I'm not sure if you ever solved this issue, but for anybody who runs into the same thing you have to be aware that the Seq_removeGFFaltSplicing.py script is looking for both a "longest=" field and a "pacid=" field in column 9 of your GFF file. As far as I can tell this PAC refers to a "phytozome accession ID" and the purpose here is simply a way of grouping each feature within each alternative isoform to the same mRNA entry.

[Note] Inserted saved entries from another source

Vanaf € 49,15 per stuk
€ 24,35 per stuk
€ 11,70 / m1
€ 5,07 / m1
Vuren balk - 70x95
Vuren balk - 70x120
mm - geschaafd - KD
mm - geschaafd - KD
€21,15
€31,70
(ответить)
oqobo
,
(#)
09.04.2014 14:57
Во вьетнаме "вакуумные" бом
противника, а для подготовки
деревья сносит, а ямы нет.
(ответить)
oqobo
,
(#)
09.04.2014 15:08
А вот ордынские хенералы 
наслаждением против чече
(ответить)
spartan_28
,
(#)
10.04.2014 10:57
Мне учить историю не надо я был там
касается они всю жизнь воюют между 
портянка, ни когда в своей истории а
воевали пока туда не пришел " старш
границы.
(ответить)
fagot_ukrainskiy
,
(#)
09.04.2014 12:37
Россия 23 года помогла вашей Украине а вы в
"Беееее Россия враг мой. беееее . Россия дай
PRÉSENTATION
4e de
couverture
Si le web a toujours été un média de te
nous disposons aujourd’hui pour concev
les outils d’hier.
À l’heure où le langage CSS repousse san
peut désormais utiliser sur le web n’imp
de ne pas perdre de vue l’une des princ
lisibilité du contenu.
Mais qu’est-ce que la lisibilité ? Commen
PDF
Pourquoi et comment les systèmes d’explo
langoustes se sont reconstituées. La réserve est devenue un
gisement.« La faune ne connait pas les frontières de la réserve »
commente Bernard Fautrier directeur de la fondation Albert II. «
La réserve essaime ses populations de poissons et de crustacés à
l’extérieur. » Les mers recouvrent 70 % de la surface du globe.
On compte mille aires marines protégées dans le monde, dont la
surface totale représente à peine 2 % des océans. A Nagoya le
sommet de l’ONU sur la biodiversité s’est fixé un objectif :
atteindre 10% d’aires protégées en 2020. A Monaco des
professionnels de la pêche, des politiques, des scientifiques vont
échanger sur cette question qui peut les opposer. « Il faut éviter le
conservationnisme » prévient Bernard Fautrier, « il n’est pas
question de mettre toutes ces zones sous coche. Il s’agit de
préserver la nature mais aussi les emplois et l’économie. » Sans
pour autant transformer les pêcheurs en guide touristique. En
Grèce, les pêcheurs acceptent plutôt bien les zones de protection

For each feature (mRNA, exon, CDS, UTRs) the pacid can be replaced with the "ID" of the parent mRNA entry and the script should execute properly.

So to extend upon the already good solution by @jcerca this is what I did to solve the issue fully:

awk -F "\t" -v OFS="\t" '{
if($3=="mRNA"){gsub("Parent","longest=1;Parent",$9); split($9,ID,";"); split(ID[1],pac,"="); $9=$9";pacid="pac[2]};
if($3=="CDS"||$3=="exon"||$3~/UTR$/){split($9,ID,";"); split(ID[2],pac,"="); $9=$9";pacid="pac[2]}
}1' original.gff > cleaned.gff

NB: This is assuming the "ID" is the first field for each mRNA feature, and the "Parent" is the second field for each CDS, exon and UTR feature, as with the example GFF provided above.